I couldn't find a duplicate question, so I apologize if this has been asked before.
I'm trying to show that
$$ n – 1 < \left(\log \left( \frac{n}{n-1}\right)\right)^{-1} < n \tag{1} $$
I've verified this numerically, and it even seems to be the case that
$$ \lim_{n \to \infty} \frac{1}{\log \left( n / (n – 1)\right)} = n – \frac{1}{2} $$
Again, I've only verified the two statements above numerically, and I'm having a hard time proving them. The inequality seems to make some intuitive sense since, if you consider a logarithm as counting the number of digits in base $e$ then
$$ \log(n) – \log(n – 1) \sim \frac{1}{n} \tag{2} $$
However, (2) is only a hunch and I'm not sure how to formalize it.

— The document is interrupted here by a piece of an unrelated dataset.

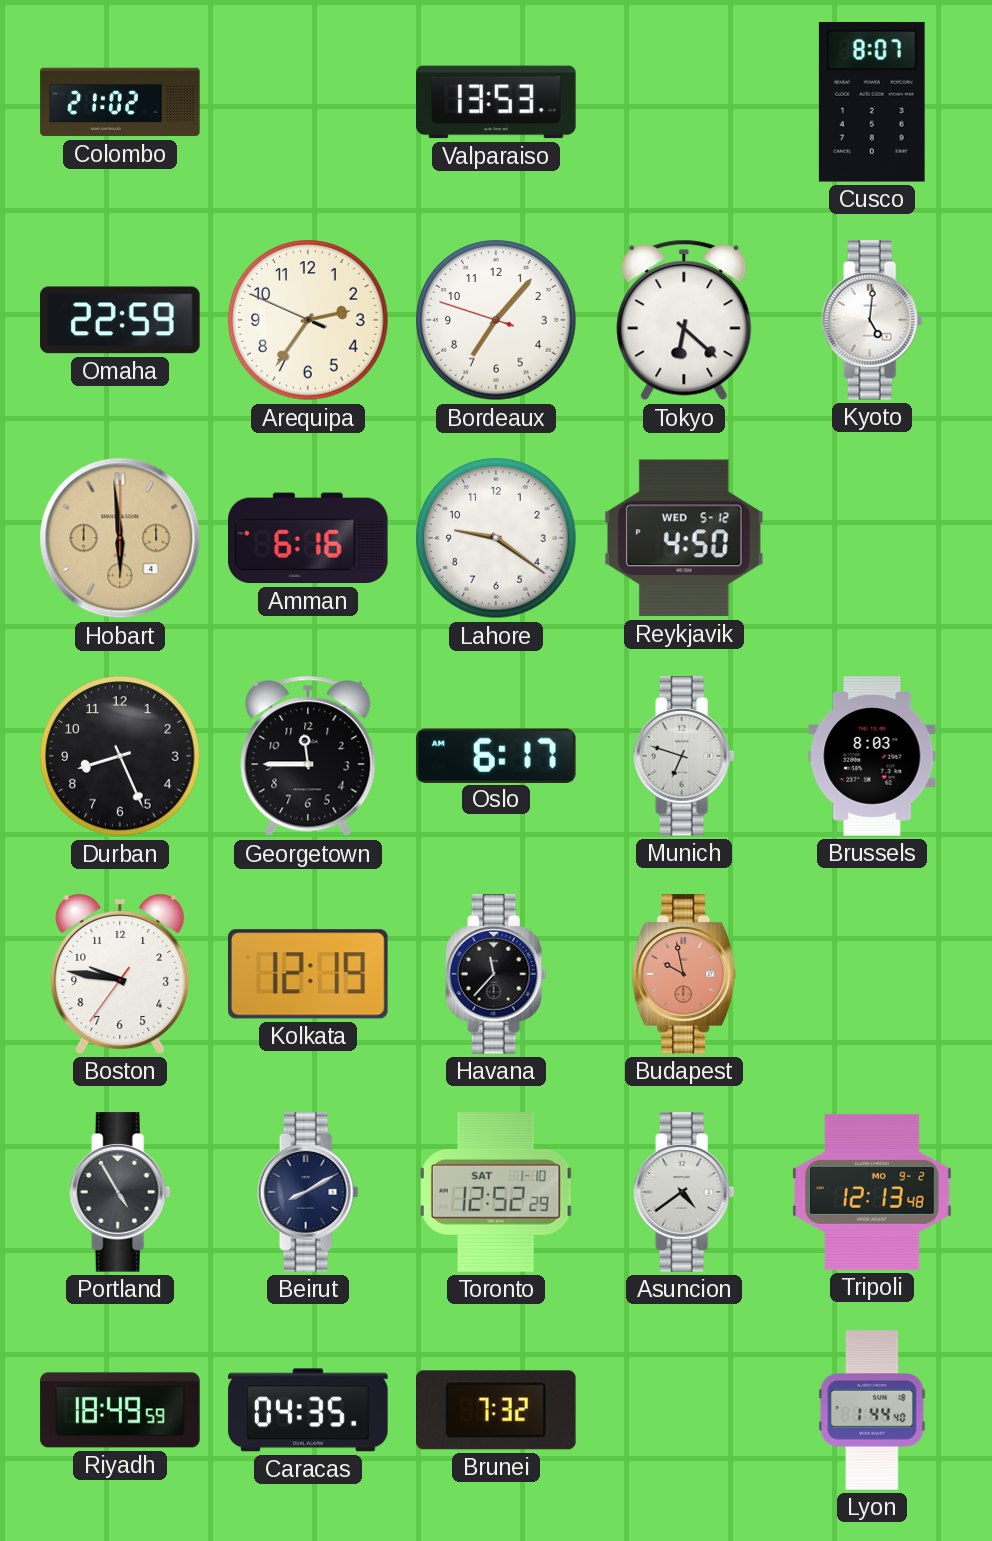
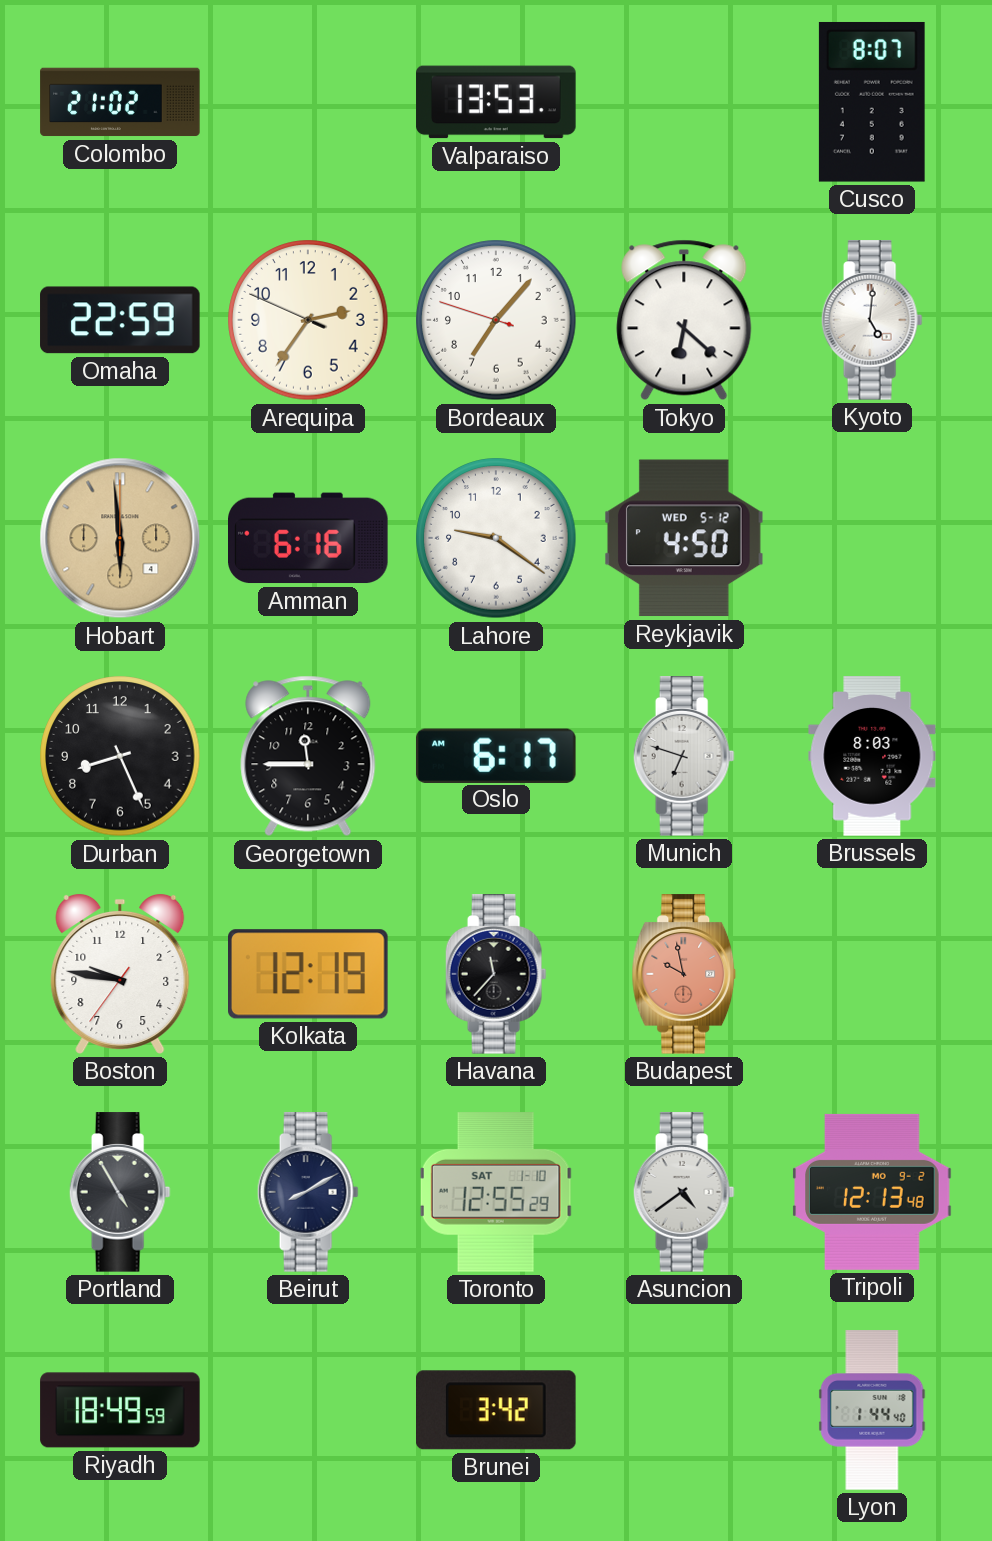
Toronto: 12:52 -> 12:55
Caracas: 04:35 -> none
Brunei: 7:32 -> 3:42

I'm wondering how do I prove the inequality (1)?.
Hints are definitely welcome.
Best Answer
Your inequality is equivalent to$$\frac1{n-1}>\log\left(\frac n{n-1}\right)>\frac1n,$$which, in turn, is equivalent to$$\frac1{n-1}>\log(n)-\log(n-1)>\frac1n.$$Now, use the fact that$$\log(n)-\log(n-1)=\int_{n-1}^n\frac{\mathrm dt}t.$$